Exercise instructions:
Which lines of the entries below hold the word "Yoga"? Report each of them.
------ Exercise input
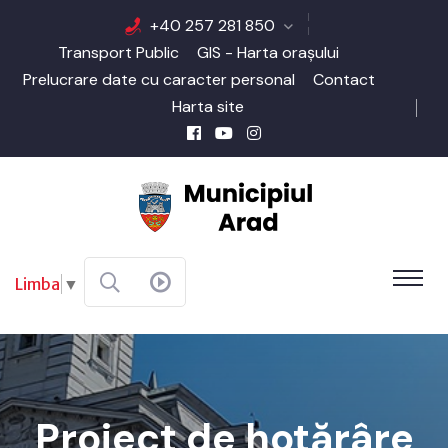
+40 257 281 850
Transport Public
GIS - Harta orașului
Prelucrare date cu caracter personal
Contact
Harta site
Limba
▼
Proiect de hotărâre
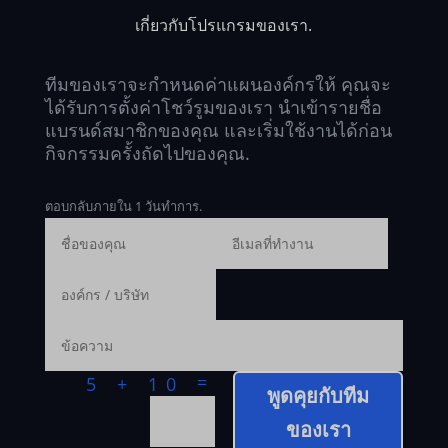
เกี่ยวกับโปรแกรมของเรา.
ทีมของเราจะกำหนดค่าแผนองค์กรให้ คุณจะ
ได้รับการตั้งค่าโชว์รูมของเรา นำเข้ารายชื่อ
แบรนด์สมาชิกของคุณ และเริ่มใช้งานได้ก่อน
กิจกรรมครั้งถัดไปของคุณ.
ตอบกลับภายใน 1 วันทำการ.
=
5 + 10
พูดคุยกับทีม
ของเรา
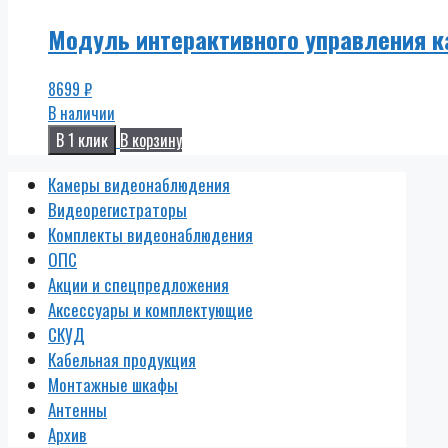
Модуль интерактивного управления к
8699
₽
В наличии
В 1 клик
В корзину
Камеры видеонаблюдения
Видеорегистраторы
Комплекты видеонаблюдения
ОПС
Акции и спецпредложения
Аксессуары и комплектующие
СКУД
Кабельная продукция
Монтажные шкафы
Антенны
Архив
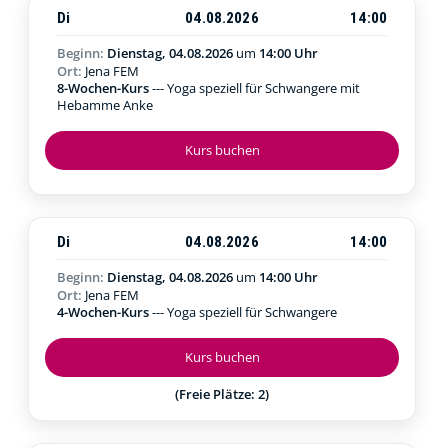
Di
04.08.2026
14:00
Beginn:
Dienstag, 04.08.2026
um
14:00 Uhr
Ort:
Jena FEM
8-Wochen-Kurs
--- Yoga speziell für Schwangere mit
Hebamme Anke
Kurs buchen
Di
04.08.2026
14:00
Beginn:
Dienstag, 04.08.2026
um
14:00 Uhr
Ort:
Jena FEM
4-Wochen-Kurs
--- Yoga speziell für Schwangere
Kurs buchen
(Freie Plätze: 2)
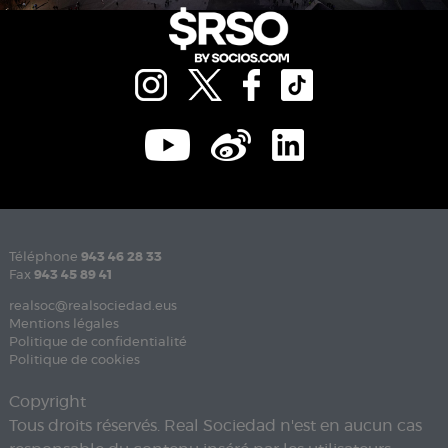
Téléphone
943 46 28 33
Fax
943 45 89 41
realsoc@realsociedad.eus
Mentions légales
Politique de confidentialité
Politique de cookies
Copyright
Tous droits réservés. Real Sociedad n'est en aucun cas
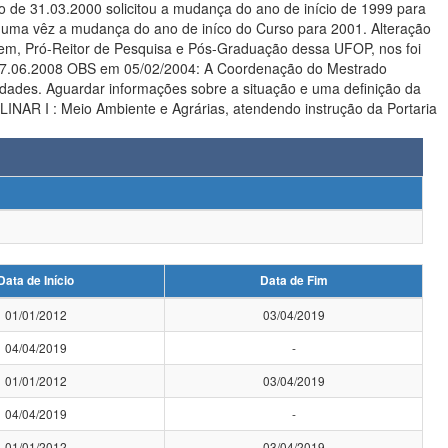
de 31.03.2000 solicitou a mudança do ano de início de 1999 para
 uma vêz a mudança do ano de iníco do Curso para 2001. Alteração
em, Pró-Reitor de Pesquisa e Pós-Graduação dessa UFOP, nos foi
ção do Mestrado
Data de Início
Data de Fim
01/01/2012
03/04/2019
04/04/2019
-
01/01/2012
03/04/2019
04/04/2019
-
01/01/2012
03/04/2019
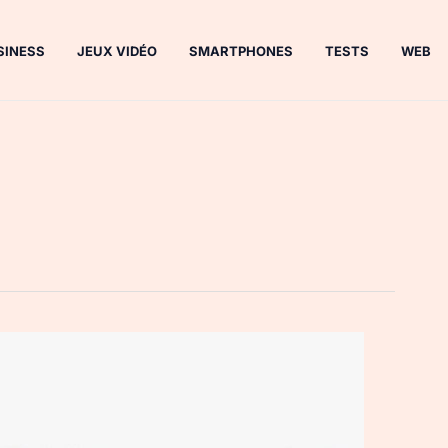
SINESS
JEUX VIDÉO
SMARTPHONES
TESTS
WEB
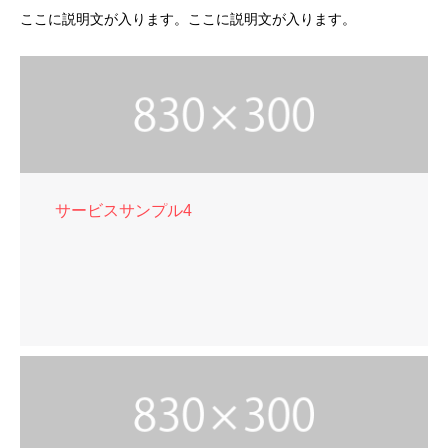
ここに説明文が入ります。ここに説明文が入ります。
サービスサンプル4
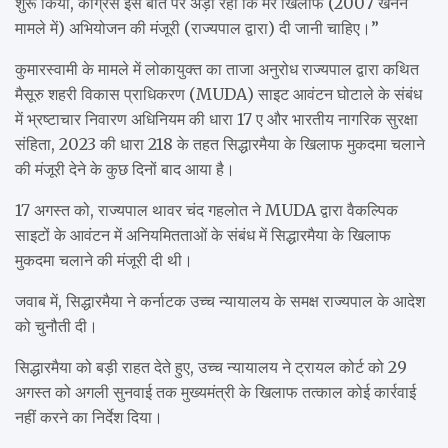
शुरू किया, कांग्रेस इस बात पर अड़ी रही कि मेरे खिलाफ (2007 खनन
मामले में) अभियोजन की मंजूरी (राज्यपाल द्वारा) दी जानी चाहिए।”
कुमारस्वामी के मामले में लोकायुक्त का ताजा अनुरोध राज्यपाल द्वारा कथित
मैसूरु शहरी विकास प्राधिकरण (MUDA) साइट आवंटन घोटाले के संबंध
में भ्रष्टाचार निवारण अधिनियम की धारा 17 ए और भारतीय नागरिक सुरक्षा
संहिता, 2023 की धारा 218 के तहत सिद्धारमैया के खिलाफ मुकदमा चलाने
की मंजूरी देने के कुछ दिनों बाद आया है।
17 अगस्त को, राज्यपाल थावर चंद गहलोत ने MUDA द्वारा वैकल्पिक
साइटों के आवंटन में अनियमितताओं के संबंध में सिद्धारमैया के खिलाफ
मुकदमा चलाने की मंजूरी दी थी।
जवाब में, सिद्धारमैया ने कर्नाटक उच्च न्यायालय के समक्ष राज्यपाल के आदेश
को चुनौती दी।
सिद्धारमैया को बड़ी राहत देते हुए, उच्च न्यायालय ने ट्रायल कोर्ट को 29
अगस्त को अगली सुनवाई तक मुख्यमंत्री के खिलाफ तत्काल कोई कार्रवाई
नहीं करने का निर्देश दिया।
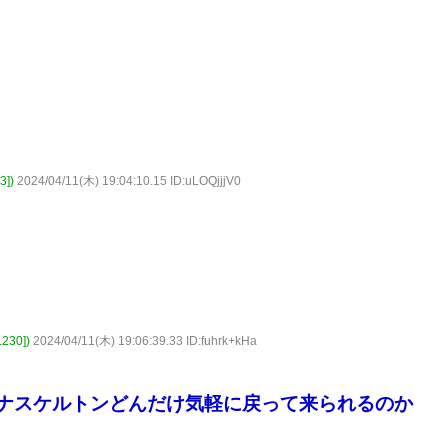
])
2024/04/11(木) 19:04:10.15 ID:uLOQjjjV0
30])
2024/04/11(木) 19:06:39.33 ID:fuhrk+kHa
ナスケルトンどんだけ気軽に戻って来られるのか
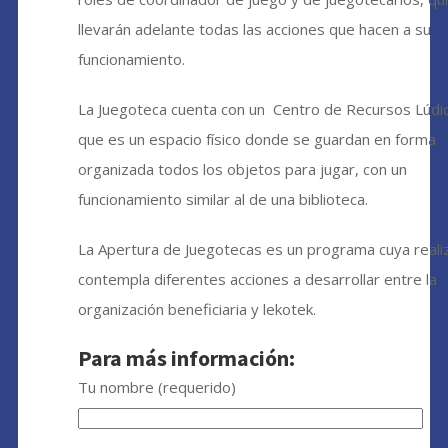
llevarán adelante todas las acciones que hacen a su
funcionamiento.
La Juegoteca cuenta con un Centro de Recursos Lúdi
que es un espacio físico donde se guardan en forma
organizada todos los objetos para jugar, con un
funcionamiento similar al de una biblioteca.
La Apertura de Juegotecas es un programa cuya reali
contempla diferentes acciones a desarrollar entre la
organización beneficiaria y lekotek.
Para más información:
Tu nombre (requerido)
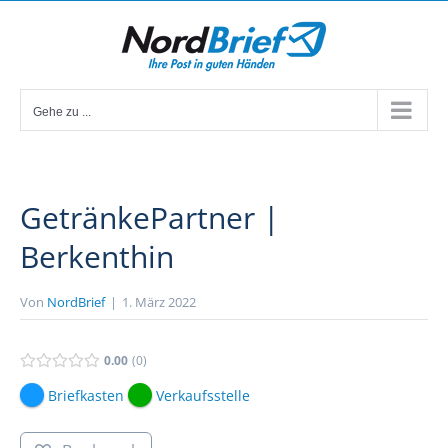
Zum
Inhalt
springen
Gehe zu ...
GetränkePartner |
Berkenthin
Von
NordBrief
|
1. März 2022
0.00
0
Briefkasten
Verkaufsstelle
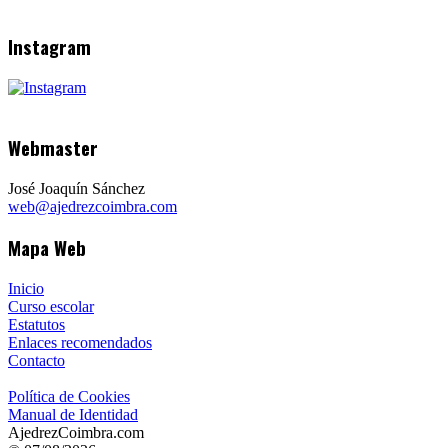
Instagram
Webmaster
José Joaquín Sánchez
web@ajedrezcoimbra.com
Mapa Web
Inicio
Curso escolar
Estatutos
Enlaces recomendados
Contacto
Política de Cookies
Manual de Identidad
AjedrezCoimbra.com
------------
Written solution:
--- Yoga speziell für Schwangere mit
--- Yoga speziell für Schwangere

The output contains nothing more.